Transplanting Microbes-What Are Fecal Transplants?

Transplanting Microbes-What Are Fecal Transplants?

Published on Thursday, February 23, 2023 by Kari Tallent

Let’s start from the beginning; yup in the womb. We all start life without any microbes, microscopic organisms, that when put together make up a microbiota.  These organisms consist of bacteria, viruses, fungi, and protozoa. When we are born our bodies are seeded by our mother’s microbes.

Throughout our lives, our microbiota is colonized by our surrounding environments, into a complex ecosystem. This ecosystem can become compromised and overgrown with harmful pathogens that can lead to chronic conditions. Since the 1700’s there has been an evolving method to restore healthy microbes and promote a flourishing microbiota in your gut. 

I am going to just rip the Band-Aid off, we are talking about fecal transplants.
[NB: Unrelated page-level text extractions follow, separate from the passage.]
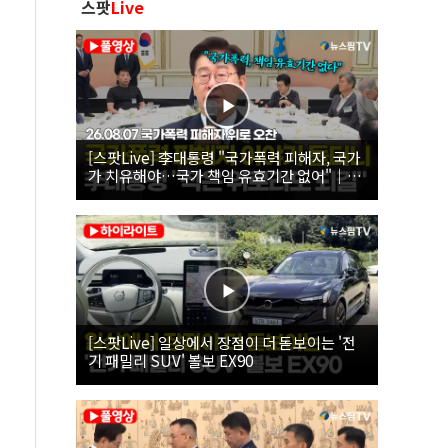
스팟
Live
[스팟Live] 李대통령 "국가폭력 피해자, 국가
가 치유해야…국가 책임 유효기간 없어"｜
26.08.07 국가폭력 피해자 위로 오찬
[스팟Live] 일상에서 장점이 더 돋보이는 '전
기 패밀리 SUV' 볼보 EX90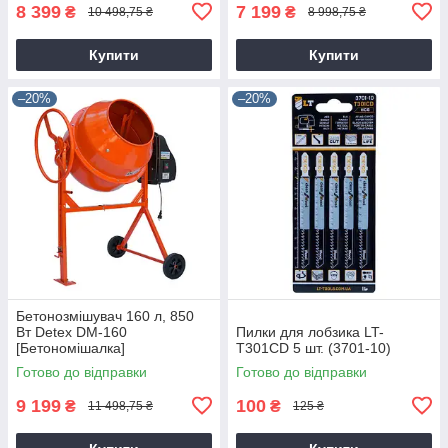
8 399
7 199
₴
₴
10 498,75 ₴
8 998,75 ₴
Купити
Купити
–20%
–20%
Бетонозмішувач 160 л, 850
Вт Detex DM-160
Пилки для лобзика LT-
[Бетономішалка]
T301CD 5 шт. (3701-10)
Готово до відправки
Готово до відправки
9 199
100
₴
₴
11 498,75 ₴
125 ₴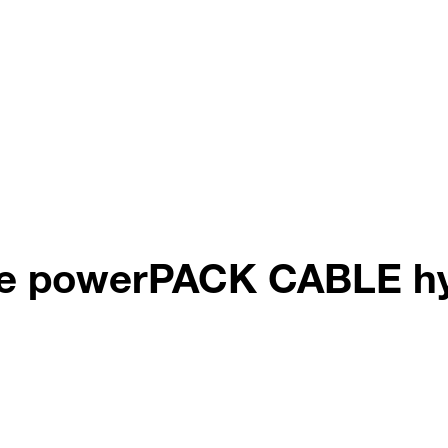
te powerPACK CABLE hy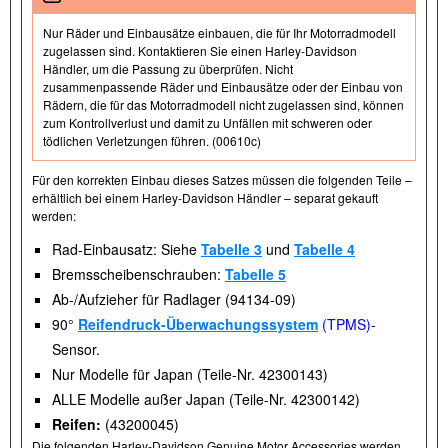
Nur Räder und Einbausätze einbauen, die für Ihr Motorradmodell
zugelassen sind. Kontaktieren Sie einen Harley-Davidson
Händler, um die Passung zu überprüfen. Nicht
zusammenpassende Räder und Einbausätze oder der Einbau von
Rädern, die für das Motorradmodell nicht zugelassen sind, können
zum Kontrollverlust und damit zu Unfällen mit schweren oder
tödlichen Verletzungen führen. (00610c)
Für den korrekten Einbau dieses Satzes müssen die folgenden Teile –
erhältlich bei einem Harley-Davidson Händler – separat gekauft
werden:
Rad-Einbausatz: Siehe
Tabelle 3
und
Tabelle 4
Bremsscheibenschrauben:
Tabelle 5
Ab-/Aufzieher für Radlager (94134-09)
90°
Reifendruck-Überwachungssystem
(TPMS)
-
Sensor.
Nur Modelle für Japan (Teile-Nr. 42300143)
ALLE Modelle außer Japan (Teile-Nr. 42300142)
Reifen:
(43200045)
Die folgenden Harley-Davidson Genuine Motor Accessories werden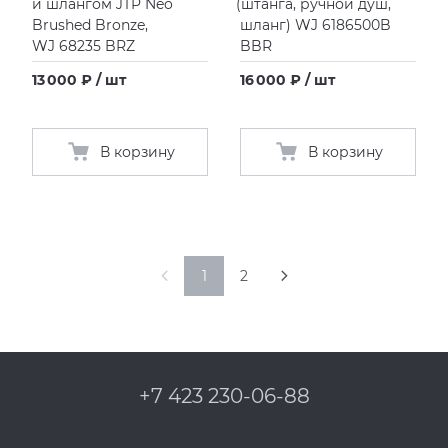
и шлангом JTP Neo
(
штанга, ручной душ,
Brushed Bronze,
шланг) WJ 6186500B
WJ 68235 BRZ
BBR
13 000 ₽ / шт
16 000 ₽ / шт
В корзину
В корзину
1
2
+7 423 230-06-88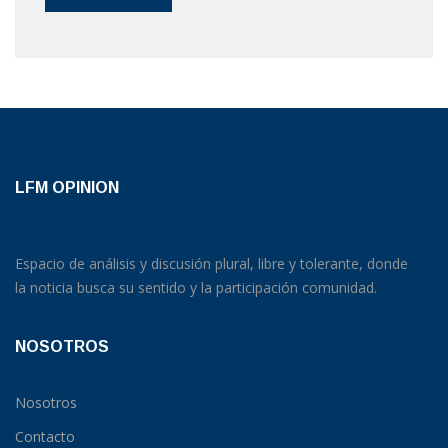
LFM OPINION
Espacio de análisis y discusión plural, libre y tolerante, donde
la noticia busca su sentido y la participación comunidad.
NOSOTROS
Nosotros
Contacto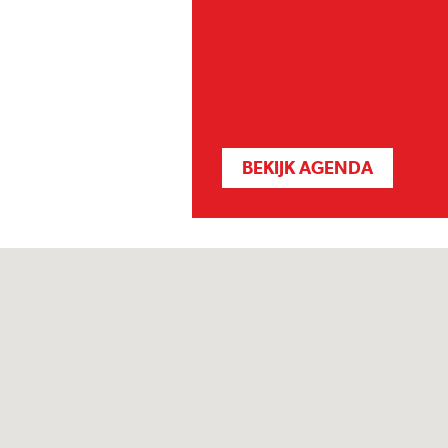
BEKIJK AGENDA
That’s right- poop.

Since the 4th century, this method has been used to restore healthy gut microbes. This started as an Eastern medical practice in China, taken orally in a “soup” form to help treat severe diarrhea.

There is also documented therapeutic use of oral or rectal administration of healthy stool by 17th-century veterinarians as well as World War II German soldiers suffering from bacterial dysentery. While this treatment method may sound archaic, it has been a very effective method to treat severe diarrhea and Clostridium difficile, better known as C. diff, for centuries.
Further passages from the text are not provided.